As the port gondola crashed, Renaud had a fleeting sense of being violently projected into space, then smashing heavily into the snow. Black mist swept through his brain, cleared. He lay, a mass of aches. Then his eyelids flicked open. He tried to scream as he gazed upward.
The dirigible, freed of the weight of one engine cabin, had shot high in the air again!
In that moment, Renaud saw Harrison, the meteorologist, and Captain Bartlot standing at an observation opening and looking down in distress. Their eyes, wide with apprehension, seemed fixed on him until the huge balloon disappeared in the mist. From somewhere on high, a piece or two more of ballast crashed down and fell far out on the ice. A little later a thin streak of smoke showed up against the northern sky. Had the dirigible caught fire, or was this merely a smoke signal?
More terrible than the bitter cold creeping into Renaud’s body was the desolation creeping into his heart.
CHAPTER XX
F-O-Y-N
Renaud lay where he had been flung, in a narrow trough of snow that was almost like a coffin. He scarce knew whether he was alive or dead. At first the bitter cold had pierced him sharply. Now his arms felt nerveless, like some leaden weights. All sense of touch seemed to have left his hands. He hardly knew whether they were still attached to his wrists or not.

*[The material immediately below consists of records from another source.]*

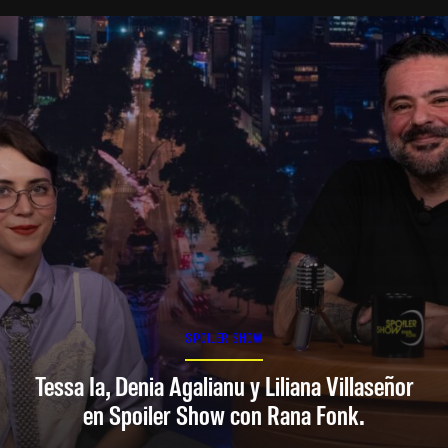
SPOILER SHOW
Tessa Ia, Denia Agalianu y Liliana Villaseñor
en Spoiler Show con Rana Fonk.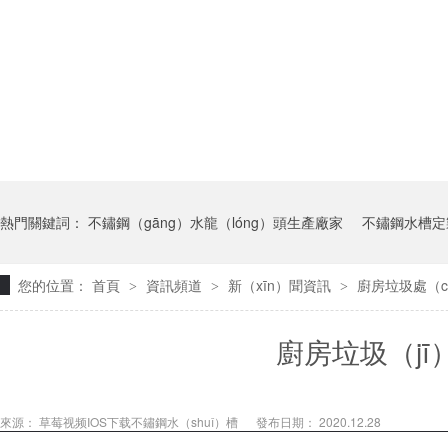
熱門關鍵詞：
不鏽鋼（gāng）水龍（lóng）頭生產廠家
不鏽鋼水槽定
您的位置：
首頁
資訊頻道
新（xīn）聞資訊
廚房垃圾處（c
>
>
>
廚房垃圾（j
來源：
草莓视频IOS下载不鏽鋼水（shuǐ）槽
發布日期： 2020.12.28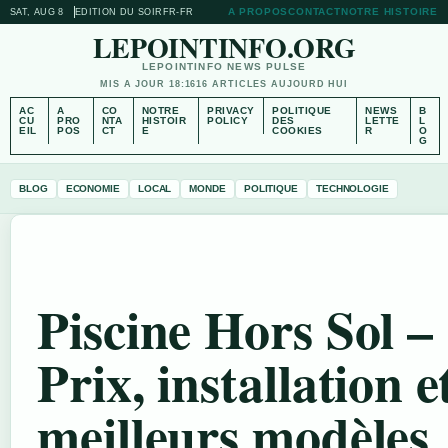
A PROPOS
CONTACT
NOTRE HISTOIRE
SAT, AUG 8
EDITION DU SOIR
FR-FR
LEPOINTINFO.ORG
LEPOINTINFO NEWS PULSE
MIS A JOUR 18:16
16 ARTICLES AUJOURD HUI
AC
A
CO
NOTRE
PRIVACY
POLITIQUE
NEWS
B
CU
PRO
NTA
HISTOIR
POLICY
DES
LETTE
L
EIL
POS
CT
E
COOKIES
R
O
G
BLOG
ECONOMIE
LOCAL
MONDE
POLITIQUE
TECHNOLOGIE
Piscine Hors Sol –
Prix, installation e
meilleurs modèles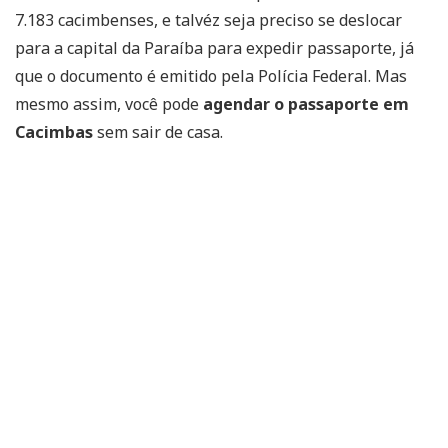
7.183 cacimbenses, e talvéz seja preciso se deslocar
para a capital da Paraíba para expedir passaporte, já
que o documento é emitido pela Polícia Federal. Mas
mesmo assim, você pode
agendar o passaporte em
Cacimbas
sem sair de casa.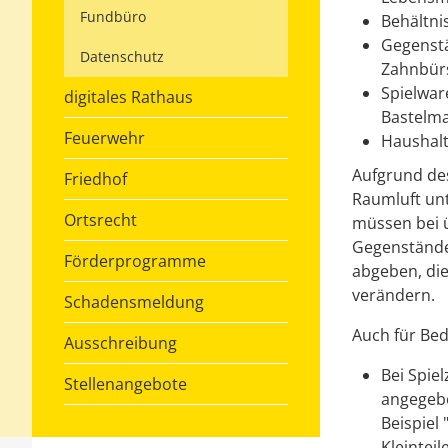
Fundbüro
Behältni
Gegenstä
Datenschutz
Zahnbür
Spielwar
digitales Rathaus
Bastelma
Feuerwehr
Haushalt
Aufgrund de
Friedhof
Raumluft un
Ortsrecht
müssen bei 
Gegenstände 
Förderprogramme
abgeben, di
verändern.
Schadensmeldung
Auch für Bed
Ausschreibung
Bei Spie
Stellenangebote
angegebe
Beispiel
Kleinteile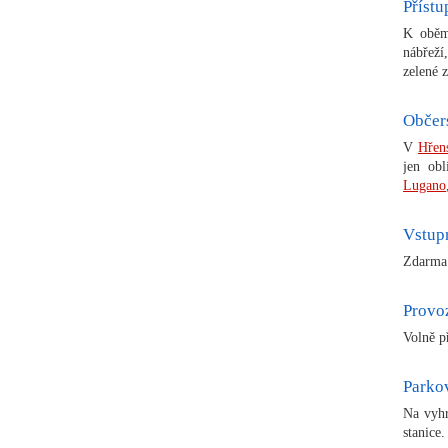
Přístu
K oběm
nábřeží
zelené 
Občer
V
Hřen
jen obl
Lugano
Vstup
Zdarma
Provo
Volně p
Parko
Na vyhr
stanice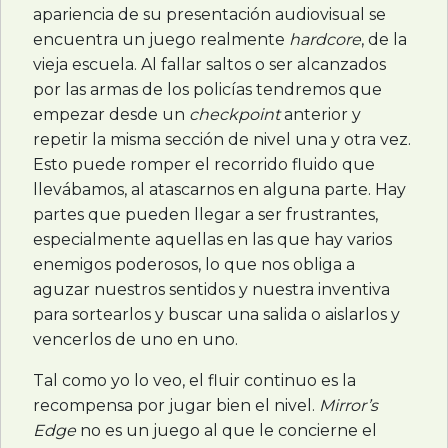
apariencia de su presentación audiovisual se
encuentra un juego realmente
hardcore
, de la
vieja escuela. Al fallar saltos o ser alcanzados
por las armas de los policías tendremos que
empezar desde un
checkpoint
anterior y
repetir la misma sección de nivel una y otra vez.
Esto puede romper el recorrido fluido que
llevábamos, al atascarnos en alguna parte. Hay
partes que pueden llegar a ser frustrantes,
especialmente aquellas en las que hay varios
enemigos poderosos, lo que nos obliga a
aguzar nuestros sentidos y nuestra inventiva
para sortearlos y buscar una salida o aislarlos y
vencerlos de uno en uno.
Tal como yo lo veo, el fluir continuo es la
recompensa por jugar bien el nivel.
Mirror’s
Edge
no es un juego al que le concierne el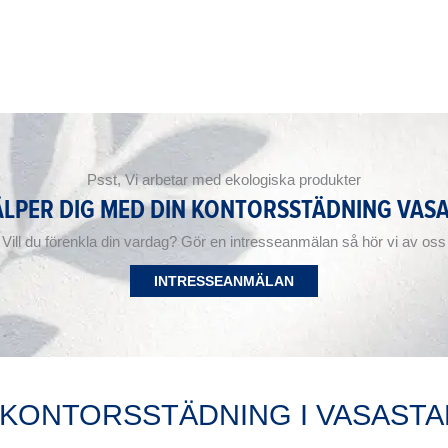
Psst, Vi arbetar med ekologiska produkter
ÄLPER DIG MED DIN KONTORSSTÄDNING VAS
Vill du förenkla din vardag? Gör en intresseanmälan så hör vi av oss
INTRESSEANMÄLAN
KONTORSSTÄDNING I VASASTA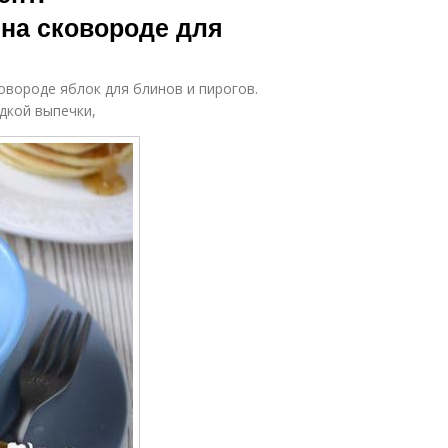
на сковороде для
вороде яблок для блинов и пирогов.
дкой выпечки,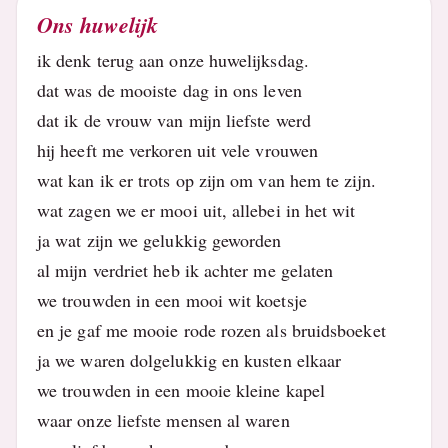
Ons huwelijk
ik denk terug aan onze huwelijksdag.
dat was de mooiste dag in ons leven
dat ik de vrouw van mijn liefste werd
hij heeft me verkoren uit vele vrouwen
wat kan ik er trots op zijn om van hem te zijn.
wat zagen we er mooi uit, allebei in het wit
ja wat zijn we gelukkig geworden
al mijn verdriet heb ik achter me gelaten
we trouwden in een mooi wit koetsje
en je gaf me mooie rode rozen als bruidsboeket
ja we waren dolgelukkig en kusten elkaar
we trouwden in een mooie kleine kapel
waar onze liefste mensen al waren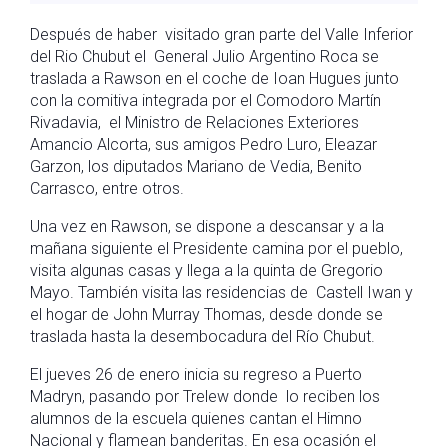
Después de haber visitado gran parte del Valle Inferior
del Rio Chubut el General Julio Argentino Roca se
traslada a Rawson en el coche de Ioan Hugues junto
con la comitiva integrada por el Comodoro Martín
Rivadavia, el Ministro de Relaciones Exteriores
Amancio Alcorta, sus amigos Pedro Luro, Eleazar
Garzon, los diputados Mariano de Vedia, Benito
Carrasco, entre otros.
Una vez en Rawson, se dispone a descansar y a la
mañana siguiente el Presidente camina por el pueblo,
visita algunas casas y llega a la quinta de Gregorio
Mayo. También visita las residencias de Castell Iwan y
el hogar de John Murray Thomas, desde donde se
traslada hasta la desembocadura del Río Chubut.
El jueves 26 de enero inicia su regreso a Puerto
Madryn, pasando por Trelew donde lo reciben los
alumnos de la escuela quienes cantan el Himno
Nacional y flamean banderitas. En esa ocasión el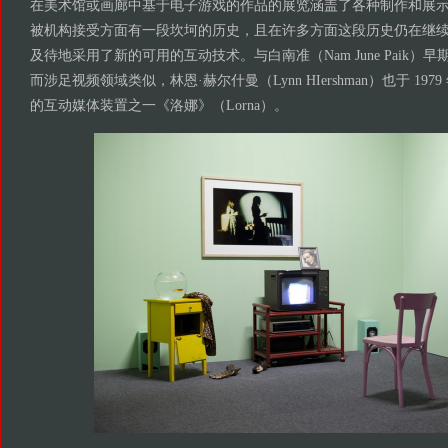
在美术馆或画廊中基于电子游戏的作品的展览涵盖了各种制作和展
被机构接受方面有一段坎坷的历史，且在许多方面这段历史仍在继
及待地采用了新的可用的互动技术。与白南准（Nam June Paik
而涉足视频领域类似，林恩·赫尔什曼（Lynn HIershman）也于 19
的互动媒体装置之一《洛娜》（Lorna）。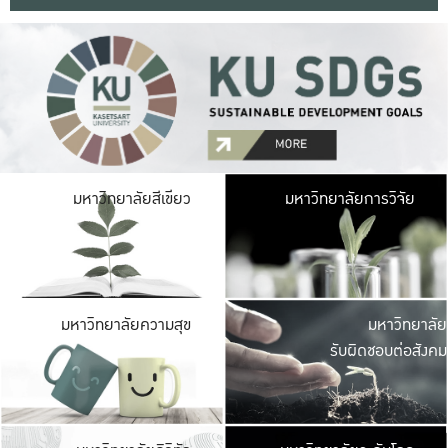
มหาวิ
มหาวิทยาลัยสีเขียว
มหาวิทยาลัยการวิจัย
มีพื้นที่เขียวสดใส 
เป็นป่าในเมือง เกษตร
มหาวิ
มหาวิทยาลัยความสุข
มหาวิทยาลัย
ค
รับผิดชอบต่อสังคม
เปิดประส
และพบเรื่องราวใหม่
มหาวิ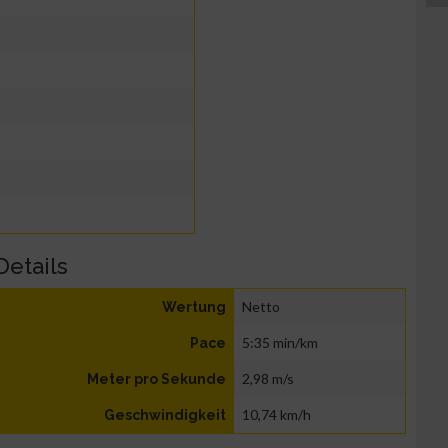
Details
Netto
Wertung
5:35 min/km
Pace
2,98 m/s
Meter pro Sekunde
10,74 km/h
Geschwindigkeit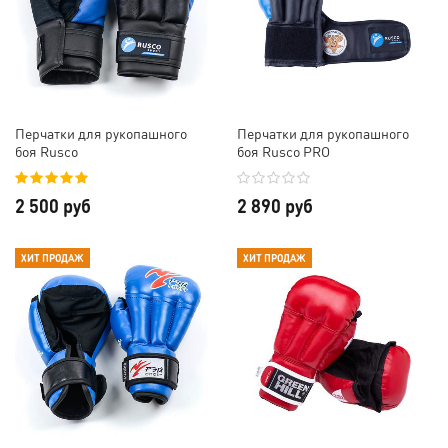
Перчатки для рукопашного
Перчатки для рукопашного
боя Rusco
боя Rusco PRO
2 500 руб
2 890 руб
ХИТ ПРОДАЖ
ХИТ ПРОДАЖ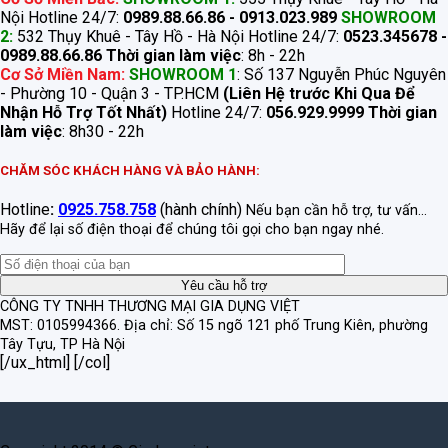
Nội Hotline 24/7:
0989.88.66.86 - 0913.023.989
SHOWROOM
2:
532 Thụy Khuê - Tây Hồ - Hà Nội Hotline 24/7:
0523.345678 -
0989.88.66.86
Thời gian làm việc
: 8h - 22h
Cơ Sở Miền Nam:
SHOWROOM 1
: Số 137 Nguyễn Phúc Nguyên
- Phường 10 - Quận 3 - TP.HCM
(Liên Hệ trước Khi Qua Để
Nhận Hỗ Trợ Tốt Nhất)
Hotline 24/7:
056.929.9999
Thời gian
làm việc
: 8h30 - 22h
CHĂM SÓC KHÁCH HÀNG VÀ BẢO HÀNH:
Hotline
:
0925.758.758
(hành chính)
Nếu bạn cần hỗ trợ, tư vấn...
Hãy để lại số điện thoại để chúng tôi gọi cho bạn ngay nhé.
CÔNG TY TNHH THƯƠNG MẠI GIA DỤNG VIỆT
MST: 0105994366.
Địa chỉ: Số 15 ngõ 121 phố Trung Kiên, phường
Tây Tựu, TP Hà Nội
[/ux_html] [/col]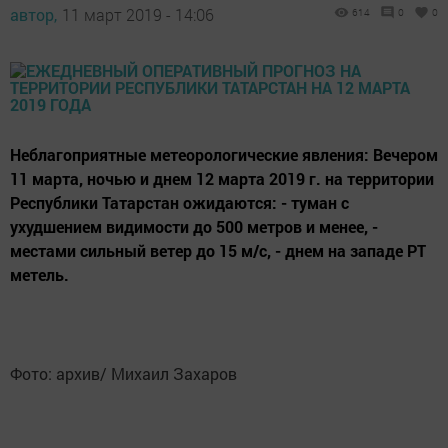
автор,
11 март 2019 - 14:06
614
0
0
Неблагоприятные метеорологические явления: Вечером
11 марта, ночью и днем 12 марта 2019 г. на территории
Республики Татарстан ожидаются: - туман с
ухудшением видимости до 500 метров и менее, -
местами сильный ветер до 15 м/с, - днем на западе РТ
метель.
Фото: архив/ Михаил Захаров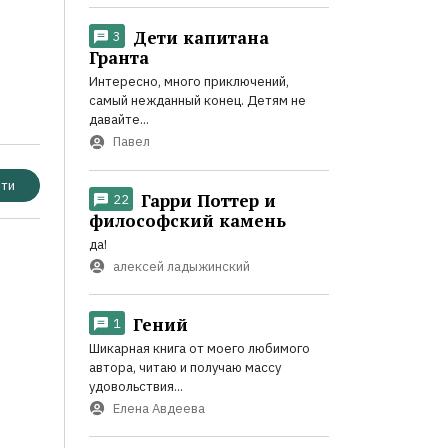
Дети капитана
3
Гранта
Интересно, много приключений,
самый нежданный конец. Детям не
давайте...
Павел
ти
Гарри Поттер и
22
философский камень
да!
алексей ладыжинский
Гений
1
Шикарная книга от моего любимого
автора, читаю и получаю массу
удовольствия...
Елена Авдеева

Suppose he were dead? Suppose he were in his coffin? A pleasant stupor was creeping, creeping over him.
He was dying. He was freezing to death.
Through his stupefied brain a tiny thought kept hammering desperately. Rouse—move—stir! So the tiny impulse kept throbbing, but slower, and slower now. It was the impulse of life resisting death to the very end.
The storm gale had spent itself, but a tag end of wind fluttered across the wastes and hurled snow with a sudden vicious sting into Renaud’s face. Its cold slap roused the boy momentarily. He stirred. His circulation set up its throb again. Life was calling. Lee forced himself to a sitting posture. He must not give up. He must fight this temptation to abandon himself to this numbing, creeping cold. In slow movements, he freed himself of the drift snow, forced himself to stand, began to put one numb foot before the other in shaky progress across the ice sheet and its swathing of snow.